TASK BRIEF: Find all lines in the records that include the word "options", and copy them out.

(AVAILABLE DATA Opens)

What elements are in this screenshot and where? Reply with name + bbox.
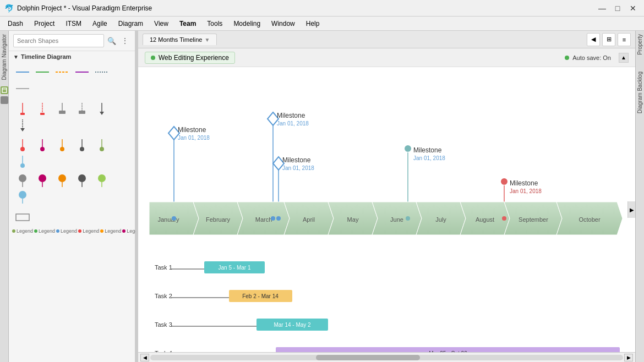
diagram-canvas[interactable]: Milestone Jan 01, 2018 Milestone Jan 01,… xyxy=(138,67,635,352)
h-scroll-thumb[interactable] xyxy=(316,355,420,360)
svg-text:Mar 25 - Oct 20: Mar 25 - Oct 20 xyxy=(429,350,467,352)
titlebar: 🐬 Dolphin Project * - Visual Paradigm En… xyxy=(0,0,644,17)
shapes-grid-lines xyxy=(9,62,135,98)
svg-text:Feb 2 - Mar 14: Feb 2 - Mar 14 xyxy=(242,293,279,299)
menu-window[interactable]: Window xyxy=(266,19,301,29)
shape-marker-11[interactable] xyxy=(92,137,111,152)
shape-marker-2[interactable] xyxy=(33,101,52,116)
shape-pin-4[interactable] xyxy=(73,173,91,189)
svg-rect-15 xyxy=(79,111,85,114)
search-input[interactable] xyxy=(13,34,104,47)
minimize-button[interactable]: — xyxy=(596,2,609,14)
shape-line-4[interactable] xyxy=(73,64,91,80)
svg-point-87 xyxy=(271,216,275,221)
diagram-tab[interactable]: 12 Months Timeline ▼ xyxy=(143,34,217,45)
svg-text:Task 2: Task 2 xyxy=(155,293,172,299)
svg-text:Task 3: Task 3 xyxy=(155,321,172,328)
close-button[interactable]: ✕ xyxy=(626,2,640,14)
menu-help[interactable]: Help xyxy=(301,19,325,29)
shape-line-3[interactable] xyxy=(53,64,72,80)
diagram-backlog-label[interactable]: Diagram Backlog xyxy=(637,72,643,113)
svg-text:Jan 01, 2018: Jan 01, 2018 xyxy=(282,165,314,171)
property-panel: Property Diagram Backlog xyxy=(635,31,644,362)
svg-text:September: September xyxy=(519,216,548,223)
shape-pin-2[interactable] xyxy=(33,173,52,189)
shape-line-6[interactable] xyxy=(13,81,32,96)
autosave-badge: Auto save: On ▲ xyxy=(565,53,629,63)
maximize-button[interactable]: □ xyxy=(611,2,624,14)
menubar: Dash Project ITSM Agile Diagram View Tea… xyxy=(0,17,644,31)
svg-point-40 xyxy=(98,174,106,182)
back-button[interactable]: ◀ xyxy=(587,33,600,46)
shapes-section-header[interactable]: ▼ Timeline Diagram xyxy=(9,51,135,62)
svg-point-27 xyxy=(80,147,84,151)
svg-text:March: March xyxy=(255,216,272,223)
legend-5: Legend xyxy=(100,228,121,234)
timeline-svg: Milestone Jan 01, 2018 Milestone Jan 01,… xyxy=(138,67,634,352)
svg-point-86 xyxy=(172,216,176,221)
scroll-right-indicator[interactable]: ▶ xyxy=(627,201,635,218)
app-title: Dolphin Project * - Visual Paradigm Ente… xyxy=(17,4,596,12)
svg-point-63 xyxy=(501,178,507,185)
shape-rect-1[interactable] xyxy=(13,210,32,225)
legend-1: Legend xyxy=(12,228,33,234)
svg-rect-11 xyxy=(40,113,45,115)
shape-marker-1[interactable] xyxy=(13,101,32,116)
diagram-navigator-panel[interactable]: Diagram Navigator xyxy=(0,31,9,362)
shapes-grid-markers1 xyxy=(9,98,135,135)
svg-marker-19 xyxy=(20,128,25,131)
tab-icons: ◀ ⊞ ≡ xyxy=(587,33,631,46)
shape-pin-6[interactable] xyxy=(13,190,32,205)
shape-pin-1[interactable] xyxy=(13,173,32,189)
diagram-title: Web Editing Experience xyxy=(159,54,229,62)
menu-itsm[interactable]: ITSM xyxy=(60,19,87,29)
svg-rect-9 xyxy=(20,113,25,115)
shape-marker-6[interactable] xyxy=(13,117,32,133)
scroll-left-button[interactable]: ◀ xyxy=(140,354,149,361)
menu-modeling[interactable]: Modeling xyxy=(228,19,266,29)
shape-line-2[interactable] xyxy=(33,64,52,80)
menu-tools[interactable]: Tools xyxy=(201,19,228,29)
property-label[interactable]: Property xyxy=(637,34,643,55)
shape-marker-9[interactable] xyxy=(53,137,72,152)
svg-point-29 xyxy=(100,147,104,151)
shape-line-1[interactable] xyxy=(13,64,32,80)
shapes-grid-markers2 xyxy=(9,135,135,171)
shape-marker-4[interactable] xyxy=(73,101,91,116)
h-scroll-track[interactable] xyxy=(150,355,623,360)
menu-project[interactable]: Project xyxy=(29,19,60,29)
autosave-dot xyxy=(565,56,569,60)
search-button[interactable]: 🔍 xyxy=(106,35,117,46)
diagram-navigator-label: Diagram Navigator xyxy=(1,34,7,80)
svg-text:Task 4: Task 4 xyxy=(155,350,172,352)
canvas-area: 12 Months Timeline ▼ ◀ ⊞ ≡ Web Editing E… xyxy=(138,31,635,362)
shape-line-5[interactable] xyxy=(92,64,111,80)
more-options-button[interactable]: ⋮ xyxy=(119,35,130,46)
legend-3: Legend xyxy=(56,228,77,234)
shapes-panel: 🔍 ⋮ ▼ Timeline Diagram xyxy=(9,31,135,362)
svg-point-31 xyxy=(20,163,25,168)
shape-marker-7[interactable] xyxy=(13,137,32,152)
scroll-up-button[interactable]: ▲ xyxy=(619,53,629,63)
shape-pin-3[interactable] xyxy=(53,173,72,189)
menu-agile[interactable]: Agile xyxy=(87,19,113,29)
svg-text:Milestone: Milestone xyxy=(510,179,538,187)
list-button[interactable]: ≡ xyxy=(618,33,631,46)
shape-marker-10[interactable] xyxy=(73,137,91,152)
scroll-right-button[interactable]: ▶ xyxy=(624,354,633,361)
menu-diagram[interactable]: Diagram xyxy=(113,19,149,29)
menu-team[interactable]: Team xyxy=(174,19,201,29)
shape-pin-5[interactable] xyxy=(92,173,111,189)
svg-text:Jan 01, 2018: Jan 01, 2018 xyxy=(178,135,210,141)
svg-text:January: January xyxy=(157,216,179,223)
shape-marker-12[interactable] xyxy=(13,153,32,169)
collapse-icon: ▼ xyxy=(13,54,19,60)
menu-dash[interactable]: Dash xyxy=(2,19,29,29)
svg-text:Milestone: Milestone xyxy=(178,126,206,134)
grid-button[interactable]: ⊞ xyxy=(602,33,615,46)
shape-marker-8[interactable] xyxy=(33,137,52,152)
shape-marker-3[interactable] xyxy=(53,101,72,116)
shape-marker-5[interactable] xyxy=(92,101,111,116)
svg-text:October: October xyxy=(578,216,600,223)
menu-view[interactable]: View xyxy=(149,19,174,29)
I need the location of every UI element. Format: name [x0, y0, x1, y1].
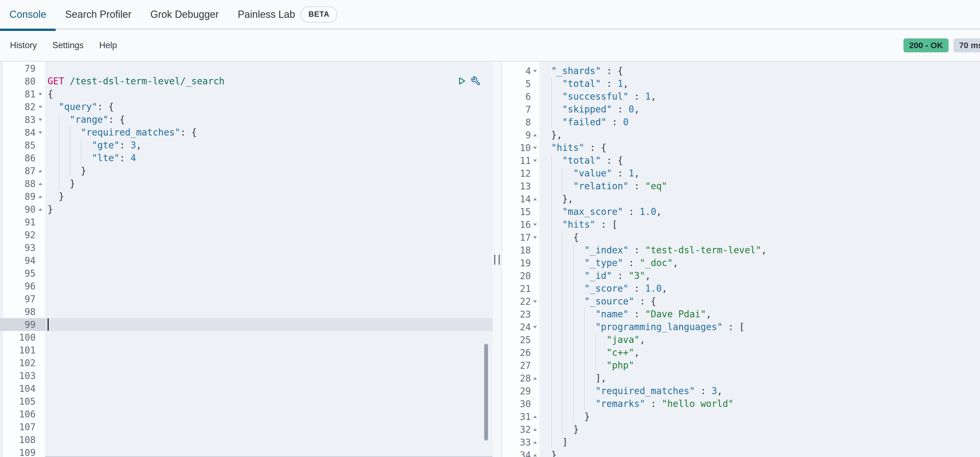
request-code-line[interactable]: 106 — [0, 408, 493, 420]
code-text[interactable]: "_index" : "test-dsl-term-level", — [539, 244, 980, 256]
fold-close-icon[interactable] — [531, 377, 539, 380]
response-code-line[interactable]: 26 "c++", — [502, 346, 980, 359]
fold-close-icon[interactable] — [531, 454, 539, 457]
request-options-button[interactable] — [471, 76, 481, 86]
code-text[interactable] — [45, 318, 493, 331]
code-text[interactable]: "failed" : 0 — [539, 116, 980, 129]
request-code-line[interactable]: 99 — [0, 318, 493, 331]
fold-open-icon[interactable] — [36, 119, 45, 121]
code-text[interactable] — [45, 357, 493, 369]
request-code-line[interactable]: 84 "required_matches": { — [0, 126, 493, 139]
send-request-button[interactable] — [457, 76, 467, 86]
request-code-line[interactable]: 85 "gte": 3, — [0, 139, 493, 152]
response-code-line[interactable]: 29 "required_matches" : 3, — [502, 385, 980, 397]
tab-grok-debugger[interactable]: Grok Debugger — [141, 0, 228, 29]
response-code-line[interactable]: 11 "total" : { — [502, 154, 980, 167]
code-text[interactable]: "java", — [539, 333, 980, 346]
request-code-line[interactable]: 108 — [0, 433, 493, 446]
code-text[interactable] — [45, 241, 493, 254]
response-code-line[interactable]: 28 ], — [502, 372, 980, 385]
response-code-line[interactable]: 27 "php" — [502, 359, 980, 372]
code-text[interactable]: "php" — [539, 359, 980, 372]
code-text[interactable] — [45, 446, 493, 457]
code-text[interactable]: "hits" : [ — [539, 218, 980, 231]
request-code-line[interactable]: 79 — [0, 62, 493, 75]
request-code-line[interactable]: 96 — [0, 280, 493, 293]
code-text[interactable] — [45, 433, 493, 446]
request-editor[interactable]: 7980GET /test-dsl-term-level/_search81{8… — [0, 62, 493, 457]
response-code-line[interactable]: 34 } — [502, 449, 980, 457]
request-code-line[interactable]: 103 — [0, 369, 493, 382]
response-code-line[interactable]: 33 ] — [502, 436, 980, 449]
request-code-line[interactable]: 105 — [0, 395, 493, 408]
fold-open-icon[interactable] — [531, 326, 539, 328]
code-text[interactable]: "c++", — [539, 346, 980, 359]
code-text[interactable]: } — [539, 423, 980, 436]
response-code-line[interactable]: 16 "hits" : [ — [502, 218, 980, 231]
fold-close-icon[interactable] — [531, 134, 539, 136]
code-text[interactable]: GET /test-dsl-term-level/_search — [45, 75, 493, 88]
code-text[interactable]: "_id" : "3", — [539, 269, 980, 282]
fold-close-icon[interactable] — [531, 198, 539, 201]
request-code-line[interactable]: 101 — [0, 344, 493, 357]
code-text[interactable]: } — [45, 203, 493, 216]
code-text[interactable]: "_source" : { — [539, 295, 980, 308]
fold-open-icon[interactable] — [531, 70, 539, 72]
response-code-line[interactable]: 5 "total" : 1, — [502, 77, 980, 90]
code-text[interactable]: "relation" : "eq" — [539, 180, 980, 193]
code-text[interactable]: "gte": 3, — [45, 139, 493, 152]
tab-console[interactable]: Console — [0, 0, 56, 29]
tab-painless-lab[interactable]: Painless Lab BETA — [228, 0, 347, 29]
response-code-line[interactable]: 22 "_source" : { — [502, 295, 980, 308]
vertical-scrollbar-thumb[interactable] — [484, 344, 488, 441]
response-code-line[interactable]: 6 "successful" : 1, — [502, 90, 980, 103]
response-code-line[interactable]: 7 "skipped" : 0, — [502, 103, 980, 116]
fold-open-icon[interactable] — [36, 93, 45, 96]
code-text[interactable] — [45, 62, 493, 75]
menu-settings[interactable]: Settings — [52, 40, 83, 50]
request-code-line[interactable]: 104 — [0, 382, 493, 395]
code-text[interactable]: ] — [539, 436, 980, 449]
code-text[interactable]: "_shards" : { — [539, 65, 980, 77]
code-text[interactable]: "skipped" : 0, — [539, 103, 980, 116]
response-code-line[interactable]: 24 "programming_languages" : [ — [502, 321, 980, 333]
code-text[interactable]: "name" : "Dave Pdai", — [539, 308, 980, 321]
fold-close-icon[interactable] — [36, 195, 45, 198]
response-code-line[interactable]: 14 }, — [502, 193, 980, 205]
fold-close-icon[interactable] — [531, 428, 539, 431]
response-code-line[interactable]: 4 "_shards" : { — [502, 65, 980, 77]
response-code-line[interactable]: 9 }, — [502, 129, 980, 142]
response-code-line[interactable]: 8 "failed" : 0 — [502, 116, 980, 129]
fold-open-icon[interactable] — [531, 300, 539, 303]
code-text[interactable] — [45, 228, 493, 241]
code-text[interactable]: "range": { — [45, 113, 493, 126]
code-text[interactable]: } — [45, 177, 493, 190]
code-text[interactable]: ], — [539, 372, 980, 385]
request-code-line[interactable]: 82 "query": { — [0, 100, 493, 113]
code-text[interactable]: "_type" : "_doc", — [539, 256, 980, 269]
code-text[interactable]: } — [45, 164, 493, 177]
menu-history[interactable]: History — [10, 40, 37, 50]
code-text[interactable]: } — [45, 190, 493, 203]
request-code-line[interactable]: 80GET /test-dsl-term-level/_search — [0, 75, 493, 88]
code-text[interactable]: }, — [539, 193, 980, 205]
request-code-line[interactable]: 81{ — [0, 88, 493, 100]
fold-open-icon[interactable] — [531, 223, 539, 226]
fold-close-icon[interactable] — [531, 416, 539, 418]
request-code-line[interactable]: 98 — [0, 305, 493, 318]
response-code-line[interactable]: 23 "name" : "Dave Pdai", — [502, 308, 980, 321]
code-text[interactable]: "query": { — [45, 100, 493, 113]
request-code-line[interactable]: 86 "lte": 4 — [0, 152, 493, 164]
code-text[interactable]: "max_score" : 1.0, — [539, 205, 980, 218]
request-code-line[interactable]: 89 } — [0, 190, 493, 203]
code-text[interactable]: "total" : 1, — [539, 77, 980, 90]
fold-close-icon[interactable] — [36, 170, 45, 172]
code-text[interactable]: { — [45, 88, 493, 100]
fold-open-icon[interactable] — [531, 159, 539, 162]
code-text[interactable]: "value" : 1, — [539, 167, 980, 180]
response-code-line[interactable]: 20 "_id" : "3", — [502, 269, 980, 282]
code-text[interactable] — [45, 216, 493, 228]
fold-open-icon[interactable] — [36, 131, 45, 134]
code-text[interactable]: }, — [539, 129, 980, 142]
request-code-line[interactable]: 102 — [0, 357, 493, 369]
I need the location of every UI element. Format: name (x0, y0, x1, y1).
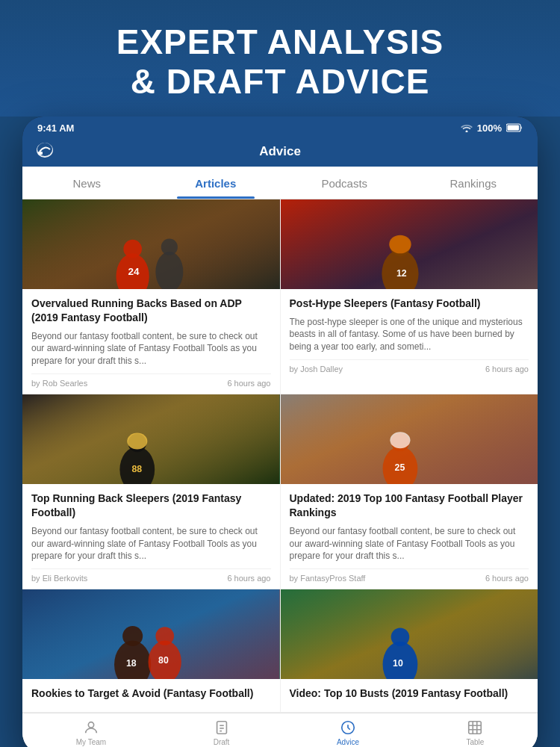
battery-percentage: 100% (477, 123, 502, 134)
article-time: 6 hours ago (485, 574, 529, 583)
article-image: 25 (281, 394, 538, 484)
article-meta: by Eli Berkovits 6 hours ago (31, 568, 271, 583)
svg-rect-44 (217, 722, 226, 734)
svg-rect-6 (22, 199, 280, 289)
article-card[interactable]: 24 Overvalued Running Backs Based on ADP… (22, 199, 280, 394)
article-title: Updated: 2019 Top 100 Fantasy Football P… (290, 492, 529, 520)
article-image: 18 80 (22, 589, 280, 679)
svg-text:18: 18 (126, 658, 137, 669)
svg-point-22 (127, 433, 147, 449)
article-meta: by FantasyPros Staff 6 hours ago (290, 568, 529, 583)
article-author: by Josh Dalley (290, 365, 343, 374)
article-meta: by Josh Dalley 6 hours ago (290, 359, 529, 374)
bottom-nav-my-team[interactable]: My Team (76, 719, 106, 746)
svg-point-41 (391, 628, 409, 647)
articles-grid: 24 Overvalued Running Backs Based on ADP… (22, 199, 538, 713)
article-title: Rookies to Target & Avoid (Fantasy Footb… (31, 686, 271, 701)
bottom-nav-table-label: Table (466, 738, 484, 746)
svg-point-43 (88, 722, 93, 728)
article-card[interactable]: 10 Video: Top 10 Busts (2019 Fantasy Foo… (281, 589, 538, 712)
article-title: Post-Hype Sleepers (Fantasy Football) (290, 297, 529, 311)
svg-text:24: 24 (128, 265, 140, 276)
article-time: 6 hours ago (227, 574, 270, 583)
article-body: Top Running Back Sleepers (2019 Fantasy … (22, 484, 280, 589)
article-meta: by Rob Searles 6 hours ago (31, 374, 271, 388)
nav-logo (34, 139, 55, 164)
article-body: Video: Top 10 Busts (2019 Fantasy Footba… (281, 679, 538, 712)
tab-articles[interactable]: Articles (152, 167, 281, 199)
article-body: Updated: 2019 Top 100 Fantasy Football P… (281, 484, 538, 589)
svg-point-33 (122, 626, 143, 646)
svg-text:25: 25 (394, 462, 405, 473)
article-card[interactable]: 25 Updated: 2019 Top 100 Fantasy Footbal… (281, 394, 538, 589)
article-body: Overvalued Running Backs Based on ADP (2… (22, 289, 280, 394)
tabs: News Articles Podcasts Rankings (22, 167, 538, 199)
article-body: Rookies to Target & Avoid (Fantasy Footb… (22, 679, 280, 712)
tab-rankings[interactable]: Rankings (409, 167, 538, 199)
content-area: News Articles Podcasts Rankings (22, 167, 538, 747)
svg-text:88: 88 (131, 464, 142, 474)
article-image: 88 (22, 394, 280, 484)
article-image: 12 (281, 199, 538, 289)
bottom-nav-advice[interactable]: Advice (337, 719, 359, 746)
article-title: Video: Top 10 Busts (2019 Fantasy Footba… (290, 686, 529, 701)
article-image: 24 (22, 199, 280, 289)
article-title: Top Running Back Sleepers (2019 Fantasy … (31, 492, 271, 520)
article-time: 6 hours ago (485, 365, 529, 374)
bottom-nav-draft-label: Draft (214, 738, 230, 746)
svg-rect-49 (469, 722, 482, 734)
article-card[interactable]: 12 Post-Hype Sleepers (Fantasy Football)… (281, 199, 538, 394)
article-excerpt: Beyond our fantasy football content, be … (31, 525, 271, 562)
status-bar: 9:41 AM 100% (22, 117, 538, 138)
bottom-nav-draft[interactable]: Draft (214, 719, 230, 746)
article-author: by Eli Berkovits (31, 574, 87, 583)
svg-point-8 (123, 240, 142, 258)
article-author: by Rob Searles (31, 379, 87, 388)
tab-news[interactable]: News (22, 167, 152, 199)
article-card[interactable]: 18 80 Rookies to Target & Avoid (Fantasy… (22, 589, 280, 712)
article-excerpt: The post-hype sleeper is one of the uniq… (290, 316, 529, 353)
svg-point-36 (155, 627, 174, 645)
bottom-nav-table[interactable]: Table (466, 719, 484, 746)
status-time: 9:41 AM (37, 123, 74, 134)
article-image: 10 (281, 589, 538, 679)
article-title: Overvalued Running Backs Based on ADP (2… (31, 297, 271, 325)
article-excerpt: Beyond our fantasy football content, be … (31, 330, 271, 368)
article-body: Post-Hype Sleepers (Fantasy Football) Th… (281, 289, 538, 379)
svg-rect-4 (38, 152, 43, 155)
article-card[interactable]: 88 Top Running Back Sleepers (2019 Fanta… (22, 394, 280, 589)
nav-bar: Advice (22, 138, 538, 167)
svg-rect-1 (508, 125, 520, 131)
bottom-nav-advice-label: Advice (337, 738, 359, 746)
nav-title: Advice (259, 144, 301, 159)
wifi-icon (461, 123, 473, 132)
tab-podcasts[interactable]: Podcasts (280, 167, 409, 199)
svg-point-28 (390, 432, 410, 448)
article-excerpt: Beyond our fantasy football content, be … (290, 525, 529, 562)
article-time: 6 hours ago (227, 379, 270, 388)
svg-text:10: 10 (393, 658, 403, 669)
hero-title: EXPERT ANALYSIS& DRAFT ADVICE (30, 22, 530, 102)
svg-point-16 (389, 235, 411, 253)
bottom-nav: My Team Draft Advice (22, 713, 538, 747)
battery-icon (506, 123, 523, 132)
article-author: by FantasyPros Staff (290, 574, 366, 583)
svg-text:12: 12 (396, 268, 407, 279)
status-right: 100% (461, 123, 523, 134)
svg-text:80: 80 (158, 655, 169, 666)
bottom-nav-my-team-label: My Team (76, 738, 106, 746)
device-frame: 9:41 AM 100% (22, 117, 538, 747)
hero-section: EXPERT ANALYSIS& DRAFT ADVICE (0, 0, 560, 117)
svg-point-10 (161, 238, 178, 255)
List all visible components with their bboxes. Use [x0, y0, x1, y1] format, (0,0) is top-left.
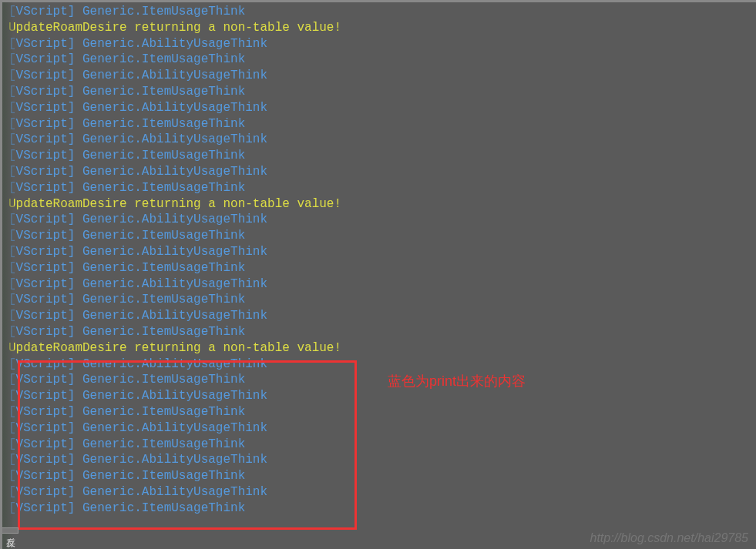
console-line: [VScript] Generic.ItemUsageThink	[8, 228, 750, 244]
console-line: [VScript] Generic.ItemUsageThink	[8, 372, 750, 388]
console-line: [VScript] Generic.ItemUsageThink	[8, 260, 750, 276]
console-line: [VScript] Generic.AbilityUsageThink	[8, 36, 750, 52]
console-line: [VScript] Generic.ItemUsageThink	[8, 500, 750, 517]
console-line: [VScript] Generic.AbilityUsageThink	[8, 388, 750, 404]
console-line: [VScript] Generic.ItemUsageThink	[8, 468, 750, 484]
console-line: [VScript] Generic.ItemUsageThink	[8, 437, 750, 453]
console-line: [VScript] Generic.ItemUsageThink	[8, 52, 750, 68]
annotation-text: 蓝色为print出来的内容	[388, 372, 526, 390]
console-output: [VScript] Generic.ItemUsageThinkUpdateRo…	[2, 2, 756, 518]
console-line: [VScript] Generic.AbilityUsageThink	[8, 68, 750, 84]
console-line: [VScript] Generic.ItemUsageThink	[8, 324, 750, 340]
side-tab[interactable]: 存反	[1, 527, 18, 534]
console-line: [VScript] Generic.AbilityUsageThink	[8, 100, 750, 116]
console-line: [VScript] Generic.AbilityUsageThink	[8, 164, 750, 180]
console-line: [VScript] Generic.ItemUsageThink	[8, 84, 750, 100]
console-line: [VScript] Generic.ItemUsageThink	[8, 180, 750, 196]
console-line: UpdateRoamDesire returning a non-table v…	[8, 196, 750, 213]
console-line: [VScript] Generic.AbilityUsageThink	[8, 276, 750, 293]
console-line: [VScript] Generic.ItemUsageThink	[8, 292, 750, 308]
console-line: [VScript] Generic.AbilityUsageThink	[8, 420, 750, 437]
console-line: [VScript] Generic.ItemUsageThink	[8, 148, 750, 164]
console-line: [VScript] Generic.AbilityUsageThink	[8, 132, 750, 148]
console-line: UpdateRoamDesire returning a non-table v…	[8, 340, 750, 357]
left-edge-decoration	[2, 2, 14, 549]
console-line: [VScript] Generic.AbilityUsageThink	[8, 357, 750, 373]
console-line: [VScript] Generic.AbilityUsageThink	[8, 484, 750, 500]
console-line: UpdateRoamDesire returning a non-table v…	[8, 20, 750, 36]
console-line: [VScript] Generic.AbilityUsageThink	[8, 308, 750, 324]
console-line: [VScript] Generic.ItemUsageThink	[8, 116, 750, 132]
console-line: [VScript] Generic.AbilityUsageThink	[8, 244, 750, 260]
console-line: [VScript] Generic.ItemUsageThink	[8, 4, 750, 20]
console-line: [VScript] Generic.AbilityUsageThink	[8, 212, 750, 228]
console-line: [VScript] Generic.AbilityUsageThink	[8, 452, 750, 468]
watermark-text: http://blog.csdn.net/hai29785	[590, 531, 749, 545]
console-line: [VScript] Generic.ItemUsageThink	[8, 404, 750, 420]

(AVAILABLE DATA Closes)

ANSWER TO THIS PROBLEM:
more-options-button[interactable]: ⋮ xyxy=(119,35,130,46)
request-options-button[interactable] — [471, 76, 481, 86]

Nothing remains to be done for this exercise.